Another limitation of the study was its ex vivo design. Because of that some of the measured parameters differed from the corresponding values in vivo. This is especially true for diffusion-related parameters ADC and CVADC. Diffusion is slower at room temperature than at body temperature, while the relaxation time T2 depends much less on temperature. Therefore, it is expected that T2 values ex vivo are very similar to the corresponding in vivo values.24 A special care was also taken to preserve tissue and structural integrity of the retrieved thrombi and therefore prevent possible mechanical sources for ADC and T2 alternations. This was done during the thrombectomy procedure by minimizing possible thrombi fragmentation and after it by preventing tissue desiccation.
Ultimate goal of this research would be to perform MRI of thrombi in vivo on patients with acute ischemic stroke. Currently, MRI is too slow and does not provide sufficient resolution to compete with CT. Therefore, this application of MRI is ethically questionable. However, if thrombi would be analyzed in vivo only spectroscopically or imaged with very low resolution the scan time would be much shorter and information on the sample-mean ADC and sample-mean T2 could still be obtained. Information on the thrombus length can in principle be obtained also from high-resolution CT images. Therefore, practically all the thrombus data of this study (apart from CVADC and CVT2) could be obtained also in vivo. This information could ease decision making in stroke treatment. A proper selection of patients eligible for a treatment with mechanical recanalization is becoming extremely important since the window of thrombectomy for ischemic stroke patients was recently extended up to 24 hours.25 Therefore, more patients are potential candidates for the procedure. A possibility of the procedure duration time prediction based on prior MR imaging of thrombi could significantly influence the decision about the thrombectomy in selected patients where an extended procedure duration time could present an increased risk of reperfusion related hemorrhage. Information about the composition of the thrombus could also in the future shift the treatment decision toward mechanical recanalization without pretreatment with the thrombolysis (prediction of failed thrombolysis). Finally, the information about the thrombus composition can also affect the decision making about the thrombectomy technique (choosing between stent retriever and aspiration device). Preliminary data from our study could also have an impact on further stent retriever design improvements.

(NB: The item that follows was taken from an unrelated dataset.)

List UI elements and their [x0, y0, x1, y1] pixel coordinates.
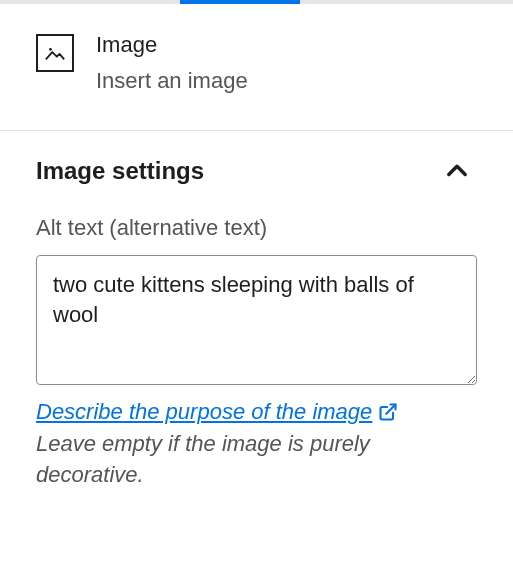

Namely, the design of the device could be tailored to different lengths of thrombi. Short thrombi may need a dedicated device, shorter in length but with much higher axial force. Alternatively, the aspiration technique may be used as a first modality of choice.
Conclusions
Preliminary results of our study shows that MRI can provide several parameters that are relevant for morphological and structural assessment of thrombi. With improvements of MRI technology, it can be expected that MRI scanning of patients with stroke could complement or even replace standard CT scanning in future. Therefore, MR-measurable parameters of thrombi, such as those presented in this study and perhaps some new ones, could in future, in combination with clinical and CT data help improving stroke treatment planning and easing treatment decisions. Results from this ongoing study my potentially influence further evolution of thrombectomy devices.